### Exercise instructions
Set down the final part of the listing, which starts at the line containing "country reported a stronger belief in God—" and runs to the last line, exactly and completely.

### Excerpted data
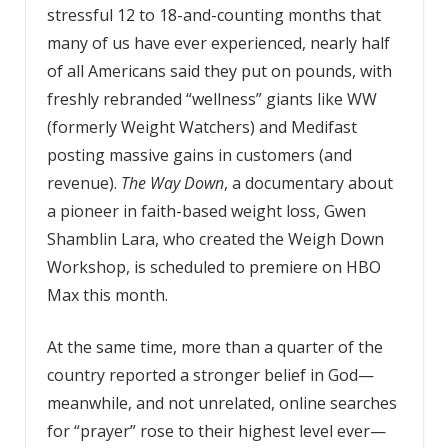
stressful 12 to 18-and-counting months that
many of us have ever experienced, nearly half
of all Americans said they put on pounds, with
freshly rebranded “wellness” giants like WW
(formerly Weight Watchers) and Medifast
posting massive gains in customers (and
revenue).
The Way Down
, a documentary about
a pioneer in faith-based weight loss, Gwen
Shamblin Lara, who created the Weigh Down
Workshop, is scheduled to premiere on HBO
Max this month.
At the same time, more than a quarter of the
country reported a stronger belief in God—
meanwhile, and not unrelated, online searches
for “prayer” rose to their highest level ever—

### Exercise output
country reported a stronger belief in God—
meanwhile, and not unrelated, online searches
for “prayer” rose to their highest level ever—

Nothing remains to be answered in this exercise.